I might even buy this book (yeah, right -- $80 to rent) but just from the geometric diagrams in this one section, I began to think about both skin and lather in new ways, and especially, the mysterious effects of glycerin on desmosomes. Because I was thinking of the cells as sliding over one another and just sort of fitting together, like ravioli. But the desmosomes have this geometric implication, that there is very little "sauce"; it is more like paving stones than pasta.

Until you start inflating them with glycerin and water, by osmotic pressure. Then (if there is a cell membrane still) the shape regresses to spherical, popping the velcro-like dots hydraulically. Up to 74% intercellular space accounts for area discrepancy between strata better than thinking the cells just get bigger. No, the half-living keratinocytes can't just put out more surface area under such an insult. Even if they can pump out the excess fluid and save themselves, still the barrier function and tissue integrity are lost. Deeper, in more vital tissue, such a breakdown is almost the definition of inflammation. That's why I get edema on my foot.

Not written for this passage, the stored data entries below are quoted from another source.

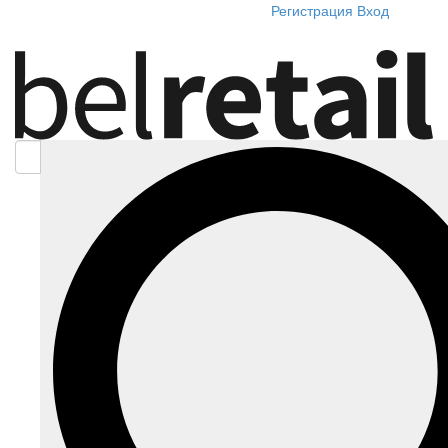
Регистрация
Вход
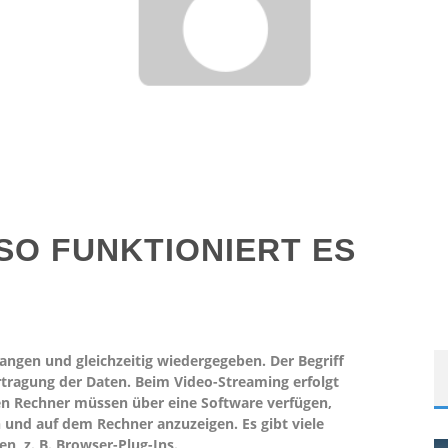
SO FUNKTIONIERT ES
gen und gleichzeitig wiedergegeben. Der Begriff
rtragung der Daten. Beim Video-Streaming erfolgt
n Rechner müssen über eine Software verfügen,
 und auf dem Rechner anzuzeigen. Es gibt viele
, z. B. Browser-Plug-Ins.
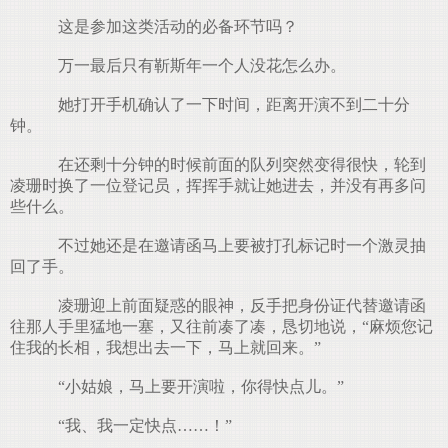
这是参加这类活动的必备环节吗？
万一最后只有靳斯年一个人没花怎么办。
她打开手机确认了一下时间，距离开演不到二十分
钟。
在还剩十分钟的时候前面的队列突然变得很快，轮到
凌珊时换了一位登记员，挥挥手就让她进去，并没有再多问
些什么。
不过她还是在邀请函马上要被打孔标记时一个激灵抽
回了手。
凌珊迎上前面疑惑的眼神，反手把身份证代替邀请函
往那人手里猛地一塞，又往前凑了凑，恳切地说，“麻烦您记
住我的长相，我想出去一下，马上就回来。”
“小姑娘，马上要开演啦，你得快点儿。”
“我、我一定快点……！”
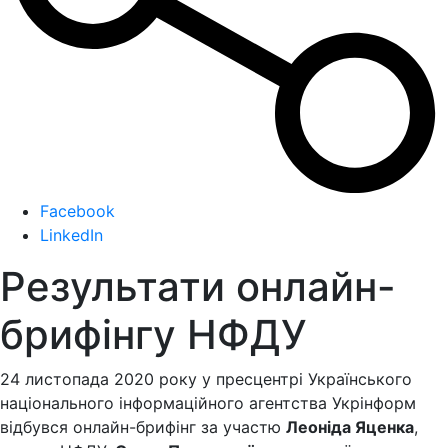
Facebook
LinkedIn
Результати онлайн-
брифінгу НФДУ
24 листопада 2020 року у пресцентрі Українського
національного інформаційного агентства Укрінформ
відбувся онлайн-брифінг за участю
Леоніда Яценка
,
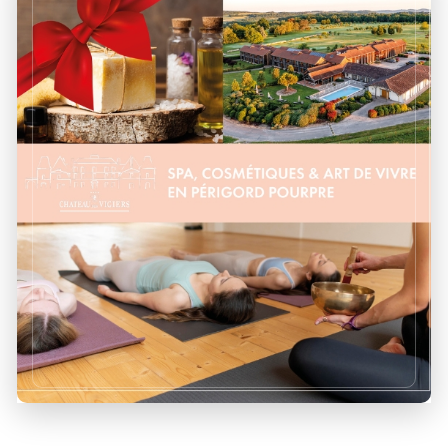
Plongez dans un séjour apaisant et inspirant au
cœur du Périgord Pourpre, où bien-être et
découverte artisanale se rencontrent.
DÉCOUVRIR !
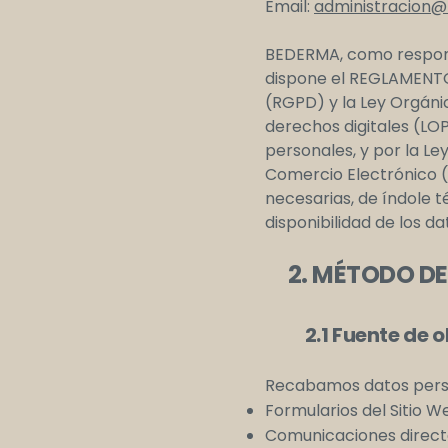
Email:
administracion
BEDERMA, como respons
dispone el REGLAMENTO
(RGPD) y la Ley Orgáni
derechos digitales (L
personales, y por la Ley
Comercio Electrónico (
necesarias, de índole t
disponibilidad de los da
2. MÉTODO DE
2.1 Fuente de o
Recabamos datos person
Formularios del Sitio 
Comunicaciones directa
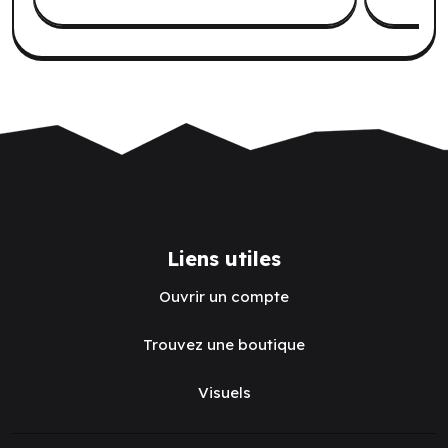
Liens utiles
Ouvrir un compte
Trouvez une boutique
Visuels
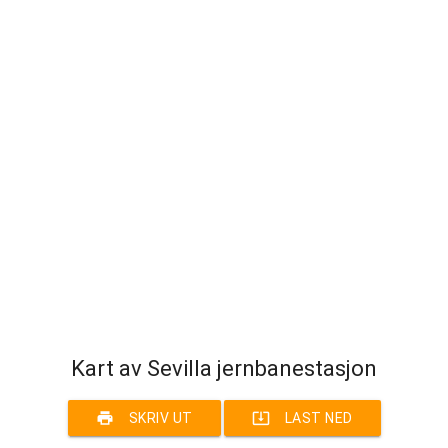
Kart av Sevilla jernbanestasjon
print
system_update_alt
SKRIV UT
LAST NED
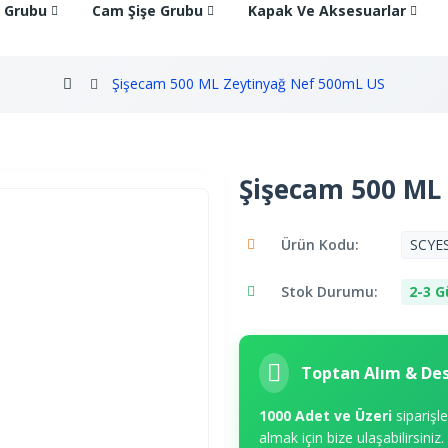
e Grubu
Cam Şişe Grubu
Kapak Ve Aksesuarlar
Şişecam 500 ML Zeytinyağ Nef 500mL US
Şişecam 500 ML
Ürün Kodu:
SCYE
Stok Durumu:
2-3 G
Toptan Alım & De
1000 Adet ve Üzeri
siparişl
almak için bize ulaşabilirsiniz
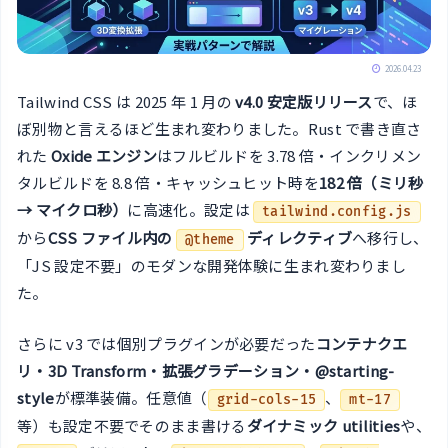
2026.04.23
Tailwind CSS は 2025 年 1 月の
v4.0 安定版リリース
で、ほ
ぼ別物と言えるほど生まれ変わりました。Rust で書き直さ
れた
Oxide エンジン
はフルビルドを 3.78 倍・インクリメン
タルビルドを 8.8 倍・キャッシュヒット時を
182 倍（ミリ秒
→ マイクロ秒）
に高速化。設定は
tailwind.config.js
から
CSS ファイル内の
ディレクティブ
へ移行し、
@theme
「JS 設定不要」のモダンな開発体験に生まれ変わりまし
た。
さらに v3 では個別プラグインが必要だった
コンテナクエ
リ・3D Transform・拡張グラデーション・@starting-
style
が標準装備。任意値（
、
grid-cols-15
mt-17
等）も設定不要でそのまま書ける
ダイナミック utilities
や、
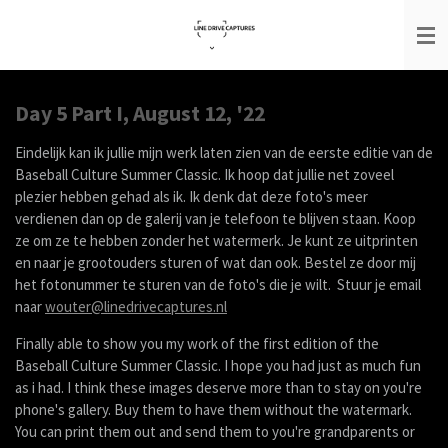
Ga
direct
naar
de
hoofdinhoud
Day 5 Part I, August 12, '22
Eindelijk kan ik jullie mijn werk laten zien van de eerste editie van de
Baseball Culture Summer Classic. Ik hoop dat jullie net zoveel
plezier hebben gehad als ik. Ik denk dat deze foto's meer
verdienen dan op de galerij van je telefoon te blijven staan. Koop
ze om ze te hebben zonder het watermerk. Je kunt ze uitprinten
en naar je grootouders sturen of wat dan ook. Bestel ze door mij
het fotonummer te sturen van de foto's die je wilt. Stuur je email
naar
wouter@linedrivecaptures.nl
Finally able to show you my work of the first edition of the
Baseball Culture Summer Classic. I hope you had just as much fun
as i had. I think these images deserve more than to stay on you're
phone's gallery. Buy them to have them without the watermark.
You can print them out and send them to you're grandparents or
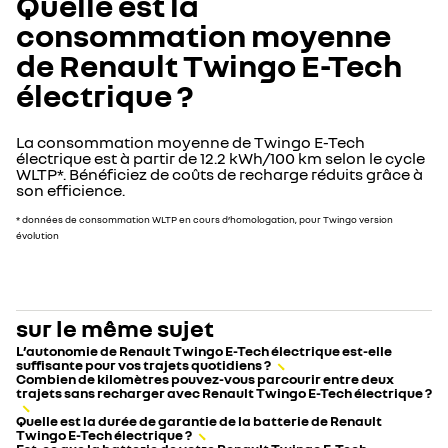
Quelle est la
consommation moyenne
de Renault Twingo E-Tech
électrique ?
La consommation moyenne de Twingo E-Tech
électrique est à partir de 12.2 kWh/100 km selon le cycle
WLTP*. Bénéficiez de coûts de recharge réduits grâce à
son efficience.
* données de consommation WLTP en cours d’homologation, pour Twingo version
évolution
sur le même sujet
L’autonomie de Renault Twingo E-Tech électrique est-elle
suffisante pour vos trajets quotidiens ?
Combien de kilomètres pouvez-vous parcourir entre deux
trajets sans recharger avec Renault Twingo E-Tech électrique ?
Quelle est la durée de garantie de la batterie de Renault
Twingo E-Tech électrique ?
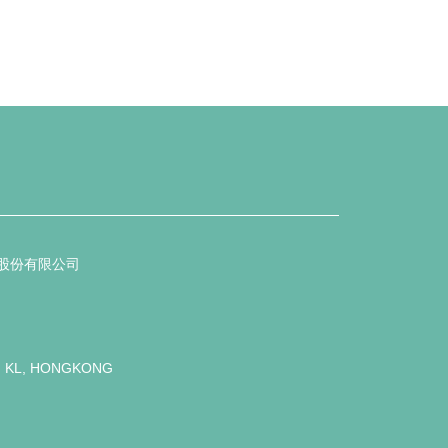
商贸股份有限公司
. KL, HONGKONG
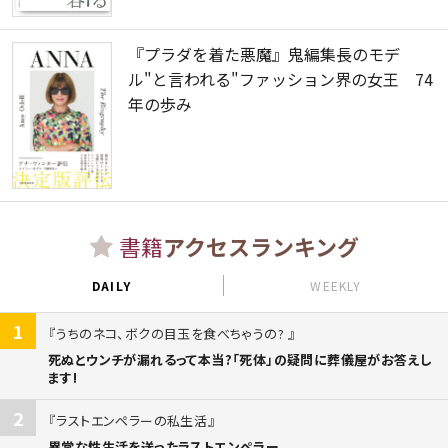
『プラダを着た悪魔』鬼編集長のモデ
ル"と言われる"ファッション界の女王 74
年の歩み
書籍
アクセスランキング
DAILY
WEEKLY
1
うちのネコ、ボクの目玉を食べちゃうの?
死ぬとウンチが漏れるって本当?「死体」の疑問に葬儀屋がお答えし
ます!
2
ラストエンペラーの私生活
異常な性生活を送ったラストエンペラー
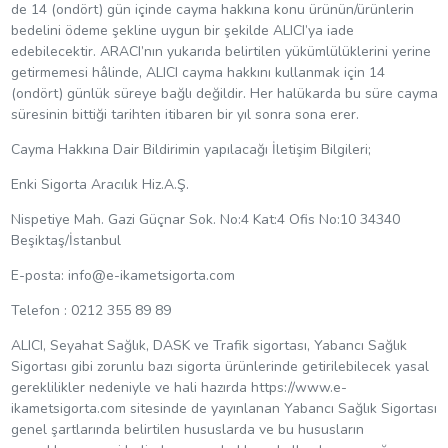
de 14 (ondört) gün içinde cayma hakkına konu ürünün/ürünlerin
bedelini ödeme şekline uygun bir şekilde ALICI’ya iade
edebilecektir. ARACI’nın yukarıda belirtilen yükümlülüklerini yerine
getirmemesi hâlinde, ALICI cayma hakkını kullanmak için 14
(ondört) günlük süreye bağlı değildir. Her halükarda bu süre cayma
süresinin bittiği tarihten itibaren bir yıl sonra sona erer.
Cayma Hakkına Dair Bildirimin yapılacağı İletişim Bilgileri;
Enki Sigorta Aracılık Hiz.A.Ş.
Nispetiye Mah. Gazi Güçnar Sok. No:4 Kat:4 Ofis No:10 34340
Beşiktaş/İstanbul
E-posta:
info@e-ikametsigorta.com
Telefon : 0212 355 89 89
ALICI, Seyahat Sağlık, DASK ve Trafik sigortası, Yabancı Sağlık
Sigortası gibi zorunlu bazı sigorta ürünlerinde getirilebilecek yasal
gereklilikler nedeniyle ve hali hazırda https://www.e-
ikametsigorta.com sitesinde de yayınlanan Yabancı Sağlık Sigortası
genel şartlarında belirtilen hususlarda ve bu hususların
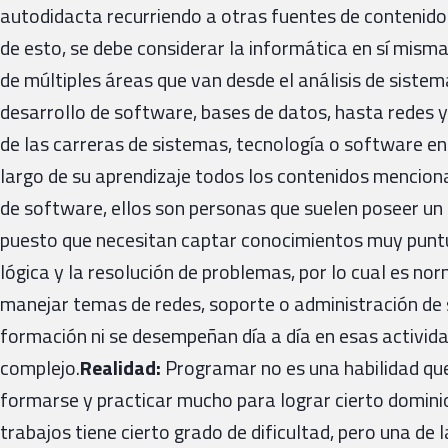
autodidacta recurriendo a otras fuentes de contenido
de esto, se debe considerar la informática en sí mis
de múltiples áreas que van desde el análisis de sistem
desarrollo de software, bases de datos, hasta redes y
de las carreras de sistemas, tecnología o software e
largo de su aprendizaje todos los contenidos mencion
de software, ellos son personas que suelen poseer un
puesto que necesitan captar conocimientos muy puntu
lógica y la resolución de problemas, por lo cual es no
manejar temas de redes, soporte o administración de s
formación ni se desempeñan día a día en esas activid
complejo.
Realidad:
Programar no es una habilidad qu
formarse y practicar mucho para lograr cierto dominio
trabajos tiene cierto grado de dificultad, pero una de 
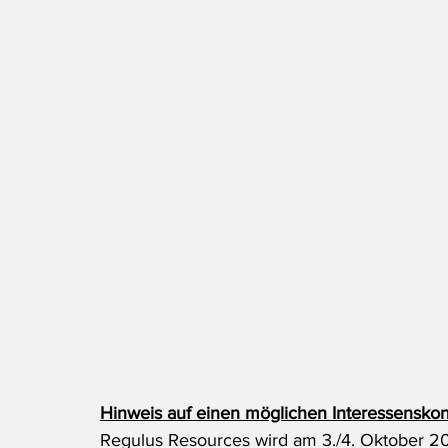
Hinweis auf einen möglichen Interessenskonf
Regulus Resources wird am 3./4. Oktober 20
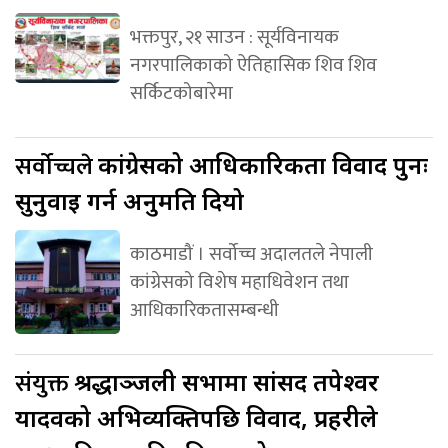
भक्तपुर, २१ साउन : सूर्यविनायक
नगरपालिकाको ऐतिहासिक शिव शिव
सर्किटकोबारेमा
सर्वोच्चले
कांग्रेसको आधिकारिकता विवाद पुनः
सुनुवाइ गर्न अनुमति दियो
काठमाडौं । सर्वोच्च अदालतले नेपाली
कांग्रेसको विशेष महाधिवेशन तथा
आधिकारिकतासम्बन्धी
संयुक्त
श्रद्धाञ्जली सभामा सांसद तपेश्वर
यादवको अभिव्यक्तिपछि विवाद, प्रहरीले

Compare pumpkin juice, without glycerin. Taking the rebar out of metaphorical cinderblocks, you still have an intact wall. And urea: dissolving the mortar between bricks would only make the wall that much smaller. No wonder these are so much gentler to me!

Cushioning Defined


The references to soap bubbles in the book passage, as a model for how cells in tissue get their shape, make it clear that lather follows the same law of integrity. What we call "cushioning" is the degree to which the lather constituents are incorporated into micellar membranes. When the inter-micellar space is minimized, our blades have paving stones of air supporting them!

To that I would add my original observations from Doug H.'s blog, as follows. Fluid (such as oil) filling the micelles would also be less advantageous: the greater the density of the lather, the more the top face will deflect the edge skinward. And there must be ideals of micellar size and integrity as well, depending on what oils were saponified and what else is present in the membrane itself. Could you fish your kid out of a ball pit filled with basketballs, or ping-pong balls, as easily as one filled with rigid balls of about the same diameter as your arms and ankles? Our blade is fishing hair out of the lather that way.

But as far as, why aren't we all shaving with soapy water? It's slick enough. I think geometry has it covered. Better the blade hit air, than wet skin. On the other hand, I've stopped lathering in the shower.